Given a variety $Y$ and an effective Cartier divisor $D$ on it, there seems to be a pretty standard exact sequence:

$$0 \longrightarrow \mathcal{O}_Y \longrightarrow \mathcal{O}_Y(D) \longrightarrow\mathcal{O}_D(D)\longrightarrow 0 $$ As far as I understand, if $U$ is an open set in $S$ and $D\cap U = div(g)_U$ (for $D$ a hypersurface, if you want, and extend by linearity), then

$$ \mathcal{O}_Y(D)(U)= \{g \in \mathcal{O}_Y(U) \vert div(g)\geq D \}$$

or equivalently $g/f$ is regular. The first map must be something like $g\rightarrow gf$ maybe with some order.

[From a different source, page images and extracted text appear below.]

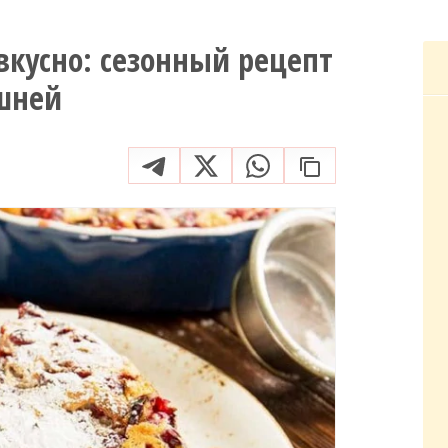
 вкусно: сезонный рецепт
шней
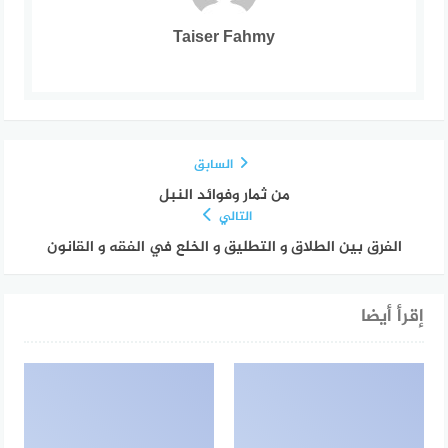
Taiser Fahmy
السابق
من ثمار وفوائد النبل
التالي
الفرق بين الطلاق و التطليق و الخلع في الفقه و القانون
إقرأ أيضا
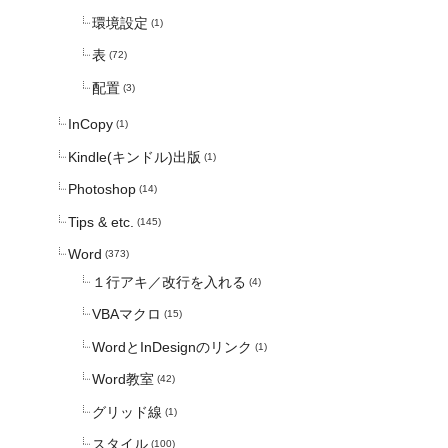
環境設定
(1)
表
(72)
配置
(3)
InCopy
(1)
Kindle(キンドル)出版
(1)
Photoshop
(14)
Tips & etc.
(145)
Word
(373)
１行アキ／改行を入れる
(4)
VBAマクロ
(15)
WordとInDesignのリンク
(1)
Word教室
(42)
グリッド線
(1)
スタイル
(100)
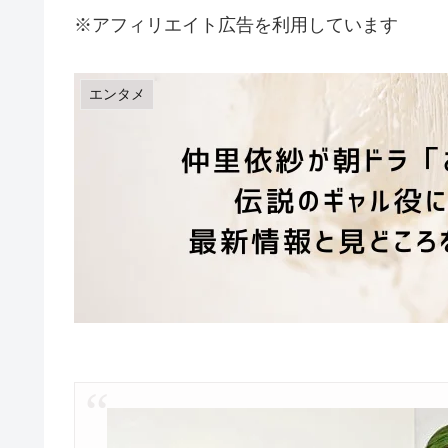
※アフィリエイト広告を利用しています
エンタメ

A good answer to my question would include:

  1. Is this correct?
  2. What is $\mathcal{O}_D(D)$?
  3. What is the second map?
  4. What does $\mathcal{O}_D(-D)$ mean
  5. Why $\mathcal{O}_E(-E) \sim \mathcal{O}(3)$? I understood the RHS is generated by polynomials of degree 3?

I am aware this is a simple question and probably everyone knows why, but I could not find a proper answer for it.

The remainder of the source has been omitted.